L'emplacement des mangoustes, à proximité des serpents, est stratégique. « Dans leur écosystème, les mangoustes vivent et se battent avec eux. On trouvait que la relation ambivalente n'était pas inintéressante. Quand on voit une mangouste s'attaquer à un cobra, il y a un côté un peu warrior » (une petite vidéo diffuse cette scène qui se déroule dans la savane, NDLR). Les deux espèces restent toutefois séparées et aucun affrontement n'est possible au sein du parc.

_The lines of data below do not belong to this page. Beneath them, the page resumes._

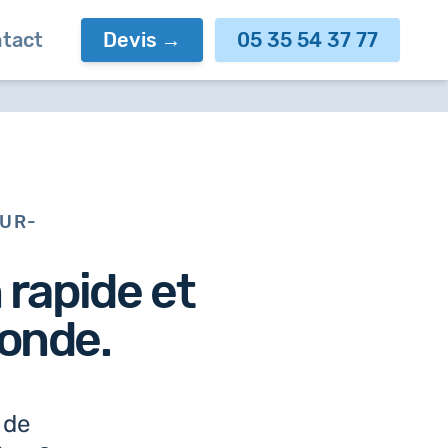
tact
Devis
05 35 54 37 77
SUR-
n
rapide et
onde.
 de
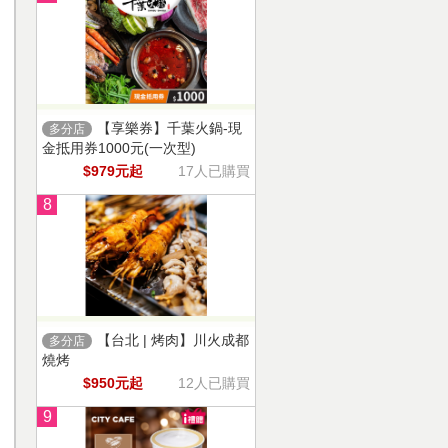
【享樂券】千葉火鍋-現
多分店
金抵用券1000元(一次型)
$979元起
17人已購買
8
【台北 | 烤肉】川火成都
多分店
燒烤
$950元起
12人已購買
9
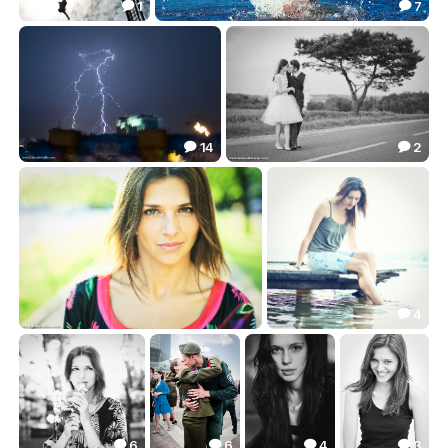
1
7


Спасатели наших жизней. МЧС.
***
6.93
22.04


14
2


Гроза в Минске.
***
4.21
8.71


4

***
***
7.18
32.33


6
6
4
3




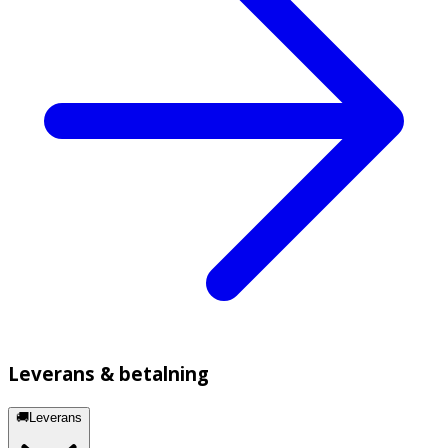
Leverans & betalning
🚚Leverans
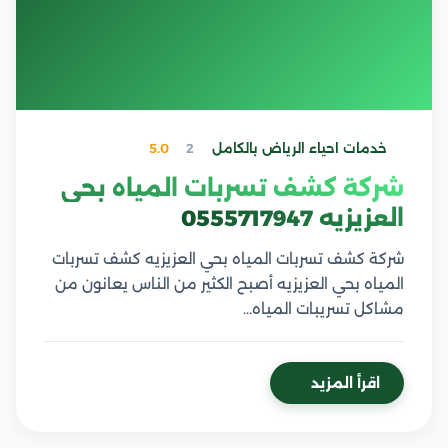
خدمات احياء الرياض بالكامل
2
5.0
شركة كشف تسربات المياه بحي
العزيزيه 0555717947
شركة كشف تسربات المياه بحي العزيزيه كشف تسربات
المياه بحي العزيزيه أصبح الكثير من الناس يعانون من
مشاكل تسريبات المياه…
اقرأ المزيد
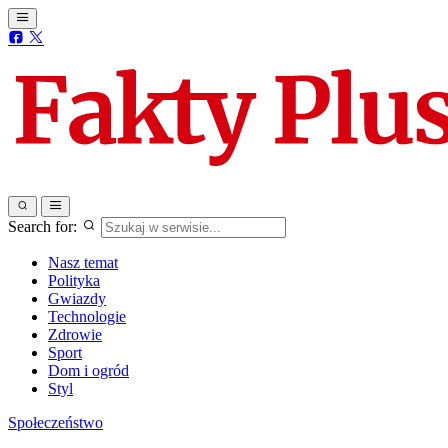
Search for:
Nasz temat
Polityka
Gwiazdy
Technologie
Zdrowie
Sport
Dom i ogród
Styl
Społeczeństwo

Des projets d'extension et des logements insolites

Dans les années à venir, le nombre de mangoustes pourrait passer à 6 ou 8 maximum. « L'idée n'est pas de les faire se reproduire sinon ça pourrait aller très vite. Mais on pourrait en récupérer des nouvelles dans différentes réserves en France », précise Samuel Martin. D'ici l'été 2028, un espace sur le thème des espèces exotiques envahissantes pourrait voir le jour, avec notamment des ratons laveurs ou des rats musqués. Une zone aqualudique sur le thème du bayou (bords du Mississippi aux États-Unis) est également envisagée, non pour la baignade mais pour se rafraîchir, avec des batailles d'eau pour les enfants.

Par ailleurs, la Ferme prépare une zone d'hôtellerie. Dès l'hiver prochain, quatre logements insolites familiaux (6 à 8 personnes chacun) devraient être proposés au sein de la réserve. « Les visiteurs seront vraiment plongés dans l'univers de la Ferme. Les chambres ou les pièces à vivre donneront directement sur les bassins des crocodiles », annonce le gérant. Les résidents bénéficieront d'une piscine privée jouxtant le bassin des reptiles, séparée par une baie vitrée, ainsi que d'une visite privée en fin de journée. « C'est toute une formule, on espère pouvoir accueillir les premiers visiteurs à Noël ! Cela dépendra de l'avancée des travaux », conclut Samuel Martin.